1. A fabric material comprising:

a conductive wire material embedded inside the fabric material that generates heat when supplied with current, wherein a portion of the conductive wire material in a longitudinal direction of the conductive wire material is externally exposed from the fabric material; and

first and second planar elements of which at least one has electrical conductivity, wherein the first and second planar elements are made of cloths and are electrically connected to the externally exposed portion of the conductive wire material in such a manner that the first and second planar elements sandwich the exposed portion of the conductive wire material therebetween, and portions of the first and second planar elements are directly bonded with each other.

2. The fabric material according to claim 1, wherein

the conductive wire material is a plurality of conductive wire materials arranged in a specific in-plane direction of the fabric material, and

the first and second planar elements are provided over exposed portions of the respective conductive wire materials.

3. The fabric material according to claim 1, wherein

the first and second planar elements are cloths made of the same materials that are bonded to each other by thermal welding.

4. The fabric material according to claim 1, further comprising:

first and second intermediate members of which at least one has electrical conductivity,

wherein the first and second intermediate members are provided between the first and second planar elements so as to sandwich the exposed portion of the conductive wire material, and the at least one of the first and second intermediate members, having electrical conductivity, is provided between the at least one of the first and second planar elements, having electrical conductivity, and the exposed portion of the conductive wire material.

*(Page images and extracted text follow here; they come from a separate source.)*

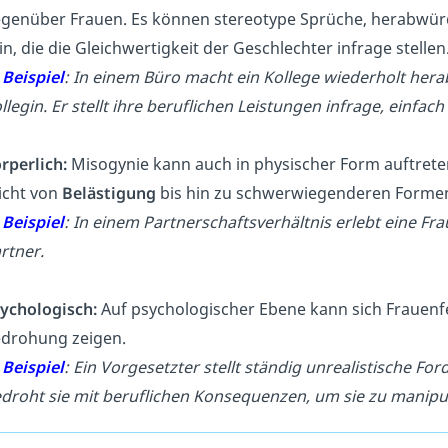
genüber Frauen. Es können stereotype Sprüche, herabwü
in, die die Gleichwertigkeit der Geschlechter infrage stellen
→
Beispiel
: In einem Büro macht ein Kollege wiederholt he
llegin. Er stellt ihre beruflichen Leistungen infrage, einfac
rperlich:
Misogynie kann auch in physischer Form auftreten
icht von
Belästigung
bis hin zu schwerwiegenderen Forme
→
Beispiel
: In einem Partnerschaftsverhältnis erlebt eine Fr
rtner.
ychologisch:
Auf psychologischer Ebene kann sich Frauenfe
drohung zeigen.
→
Beispiel
: Ein Vorgesetzter stellt ständig unrealistische F
droht sie mit beruflichen Konsequenzen, um sie zu manipul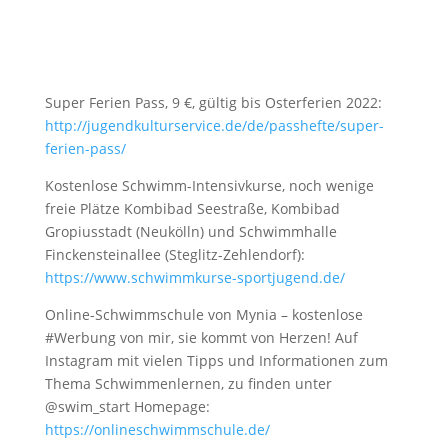
Super Ferien Pass, 9 €, gültig bis Osterferien 2022:
http://jugendkulturservice.de/de/passhefte/super-
ferien-pass/
Kostenlose Schwimm-Intensivkurse, noch wenige
freie Plätze Kombibad Seestraße, Kombibad
Gropiusstadt (Neukölln) und Schwimmhalle
Finckensteinallee (Steglitz-Zehlendorf):
https://www.schwimmkurse-sportjugend.de/
Online-Schwimmschule von Mynia – kostenlose
#Werbung von mir, sie kommt von Herzen! Auf
Instagram mit vielen Tipps und Informationen zum
Thema Schwimmenlernen, zu finden unter
@swim_start Homepage:
https://onlineschwimmschule.de/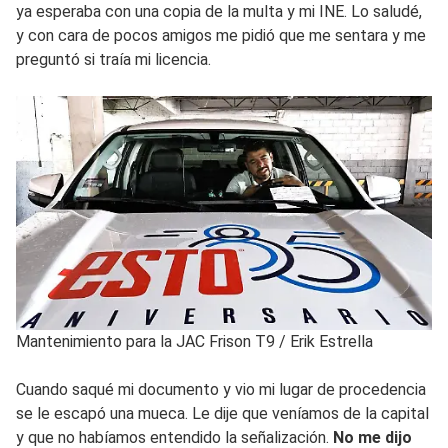
ya esperaba con una copia de la multa y mi INE. Lo saludé,
y con cara de pocos amigos me pidió que me sentara y me
preguntó si traía mi licencia.
Mantenimiento para la JAC Frison T9
/
Erik Estrella
Cuando saqué mi documento y vio mi lugar de procedencia
se le escapó una mueca. Le dije que veníamos de la capital
y que no habíamos entendido la señalización.
No me dijo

5. The fabric material according to claim 4, wherein

a width of one of the first and second intermediate members is smaller than a length of the exposed portion of the conductive wire material.

6. The fabric material according to claim 4, wherein

at least one of the first and second intermediate members has elastic force.

7. The fabric material according to claim 1, further comprising:

first and second intermediate members of which at least one has electrical conductivity,

wherein the first and second intermediate are provided within a gap in the fabric material defined where the conductive wire material is externally exposed from the fabric material so as to sandwich the exposed portion of the conductive wire material therebetween, and

wherein the first and second intermediate members are provided between the first and second planar elements.

8. A fabric material, comprising:

a conductive wire material configured to generate heat when supplied with a current, the conductive wire material having an exposed portion disposed between portions embedded inside the fabric material; and

first and second planar elements of which at least one has electrical conductivity,

wherein the first planar element is bonded with the second planar element with the exposed portion of the conductive wire material disposed therebetween, and

the first and second planar elements are made of cloths.